I think it's important to remember that despite the cliche, we were strangers in a strange land too. In fact, we still are. Even ignoring the first kingdom, which is hardly attested in archaeology, there was obviously some collective organization of tribes that came together before the second kingdom. And if you study torah, you notice that there are many traditions that have been spun together, without regard for contradictions. From this it becomes clear that Jews have always lived "in diaspora". In fact by the second kingdom Judea wasn't even the center of Jewish life. It was just one of many. Babylon could probably be seen as it's actual place. But we were already scattered by then anyway, and it was through a network of writings and trade routes that Judaism continued. We shared traditions, and we can trace the core of them to a set of Semitic language writings, Caananite customs, and the adaptation of these to wherever we've been.
In Hanukah, Judea was occupied by the Seleucid empire and Hellenistic influence. It lasted from 167 BCE to 134 BCE, and began with the Seleucids controlling Judea, and ending with the Maccabees gaining independence. It likely started because a disagreement by the Jewish priesthood spilled out and Antiochus mistook it for a rebellion. (tzvay yidn dray mainungen...). Antiochus began an occupation in earnest at this point, and the Maccabees, the ruling Hasmonean dynasty. The Maccabees waged a guerilla war, and then an outright revolt. In many analyses, it's actually seen as a Jewish civil war, between the traditionalist Jews of the countryside and the Hellenized Jews in Jerusalem, and Antiochus intervened because he thought it was a rebellion of all of us.

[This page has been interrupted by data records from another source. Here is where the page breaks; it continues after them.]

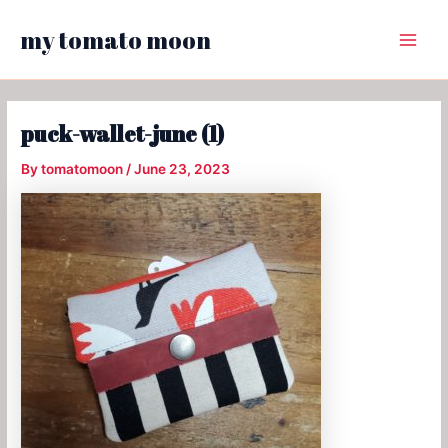
Skip
my tomato moon
to
Main
content
Menu
puck-wallet-june (1)
By
tomatomoon
/
June 23, 2023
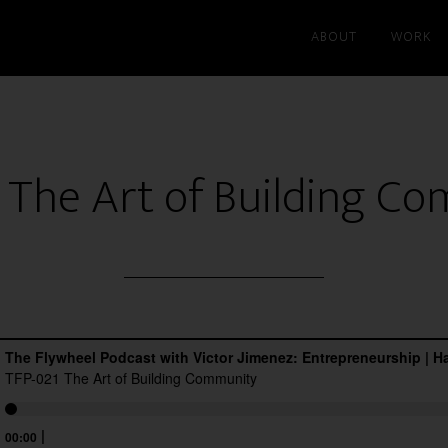
ABOUT
WORK
 The Art of Building C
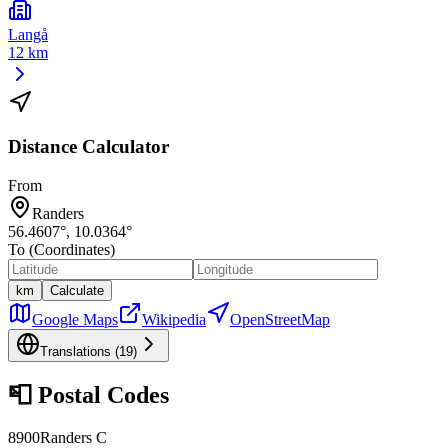
Langå
12 km
Distance Calculator
From
Randers
56.4607
°,
10.0364
°
To (Coordinates)
km
Calculate
Google Maps
Wikipedia
OpenStreetMap
Translations (
19
)
📮
Postal Codes
8900
Randers C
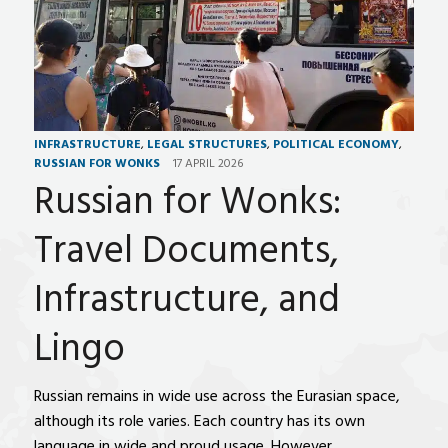
INFRASTRUCTURE
,
LEGAL STRUCTURES
,
POLITICAL ECONOMY
,
RUSSIAN FOR WONKS
17 APRIL 2026
Russian for Wonks:
Travel Documents,
Infrastructure, and
Lingo
Russian remains in wide use across the Eurasian space,
although its role varies. Each country has its own
language in wide and proud usage. However,…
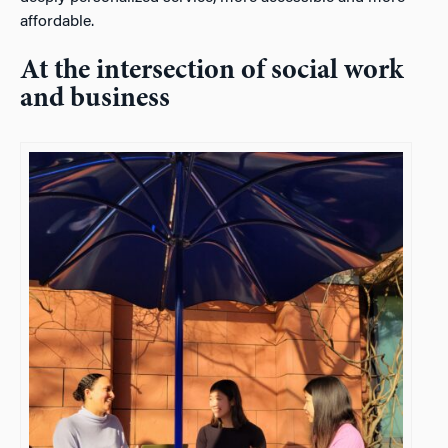
affordable.
At the intersection of social work
and business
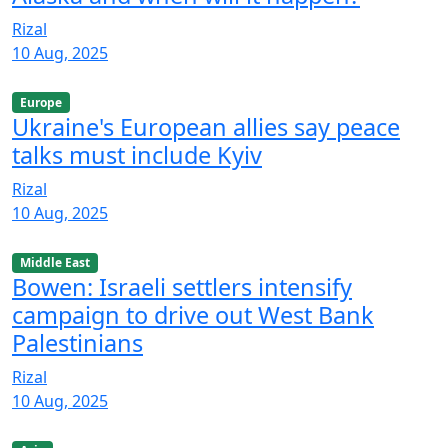
Rizal
10 Aug, 2025
Europe
Ukraine's European allies say peace
talks must include Kyiv
Rizal
10 Aug, 2025
Middle East
Bowen: Israeli settlers intensify
campaign to drive out West Bank
Palestinians
Rizal
10 Aug, 2025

Regardless of the original causes though, it was an asymmetric war. The Jews were primarily farmers, merchants, and scholars, while the Seleucids were an empire with their own military and supply networks. Waging war directly against them would have been folly.

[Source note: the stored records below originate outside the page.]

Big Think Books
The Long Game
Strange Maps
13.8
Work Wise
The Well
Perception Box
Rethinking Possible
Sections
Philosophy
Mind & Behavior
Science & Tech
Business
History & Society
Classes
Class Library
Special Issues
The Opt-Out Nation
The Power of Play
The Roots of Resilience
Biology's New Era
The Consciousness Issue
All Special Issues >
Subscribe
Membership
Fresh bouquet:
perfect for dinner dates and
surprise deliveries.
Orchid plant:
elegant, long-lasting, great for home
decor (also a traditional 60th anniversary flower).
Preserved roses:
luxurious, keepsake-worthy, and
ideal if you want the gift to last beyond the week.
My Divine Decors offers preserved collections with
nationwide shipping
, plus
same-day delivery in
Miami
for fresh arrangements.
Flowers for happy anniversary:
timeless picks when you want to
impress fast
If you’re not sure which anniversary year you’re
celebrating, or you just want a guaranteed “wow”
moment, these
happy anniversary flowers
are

So we didn't. We did what all occupied people do, and strike at the occupier until they can't justify the expense of the occupation anymore. Only then, the idea of "leveling a city" to rubble was just literary exaggeration to drive home the point that one ruling dynasty had been replaced by another. Nobody actually ever considered "salting the earth" so to speak. Militants and leaders would be dispersed or executed, they'd take their households with them, and settle far from their homeland. And we'd have a new place in diaspora. Eventually the Maccabees wore out the Seleucids enough to just leave us alone again. They didn't lose, they just stopped occupying the temple. We were still under their general empiric rule, but we had Judea under our control.

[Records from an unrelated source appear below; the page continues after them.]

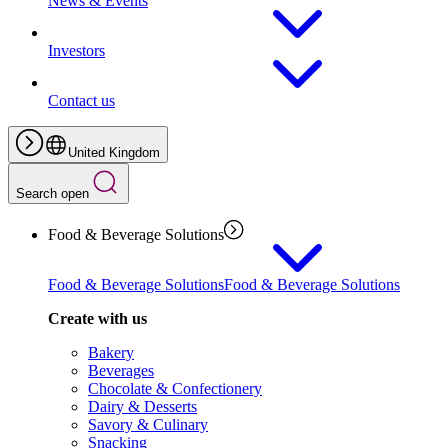
News & Events
Investors
Contact us
United Kingdom
Search open
Food & Beverage Solutions
Food & Beverage Solutions
Food & Beverage Solutions
Create with us
Bakery
Beverages
Chocolate & Confectionery
Dairy & Desserts
Savory & Culinary
Snacking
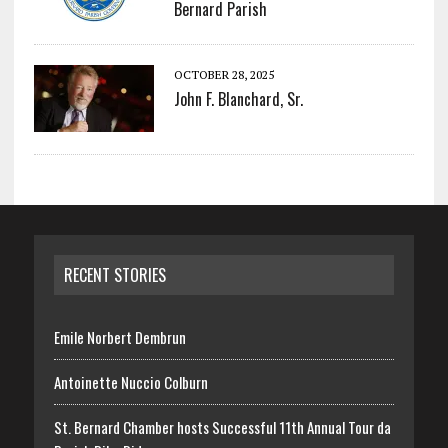
Bernard Parish
OCTOBER 28, 2025
John F. Blanchard, Sr.
RECENT STORIES
Emile Norbert Dembrun
Antoinette Nuccio Colburn
St. Bernard Chamber hosts Successful 11th Annual Tour da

Consider now that in Palestine, a place we didn't really control for nearly 2000 years, that's been through many empires, independent states and peoples, one group of diasporic Jews thought "Well, we can convince the current empire to 'give' us Palestine and then control it for them'". So, now, we return, backed by the current empire, with their weapons, their tactics, their logistics, and begin murdering everybody in sight. We took the literary metaphors for regime change and turned them into actual destruction of Palestine. So, who are the Maccabees now? And who are the Seleucids? In an asymmetric war, the occupied people fight very differently, and we're seeing that now. Only now, the total destruction and rebuilding is just part of the standard process since we've perfected building infrastructure back up. What would take thousands of years of growth and building we now can do in weeks or months.
And so the people of Palestine who've been under occupation by the current empire since the fall of the Ottoman Empire are fighting an actual biblical battle against an occupier that has manifested biblical powers against them.
What would we do? Would we roll over and take it like the ahistoric Mauschel narrative of Zionism? Or would we resist, like we did in Warsaw? Think about it.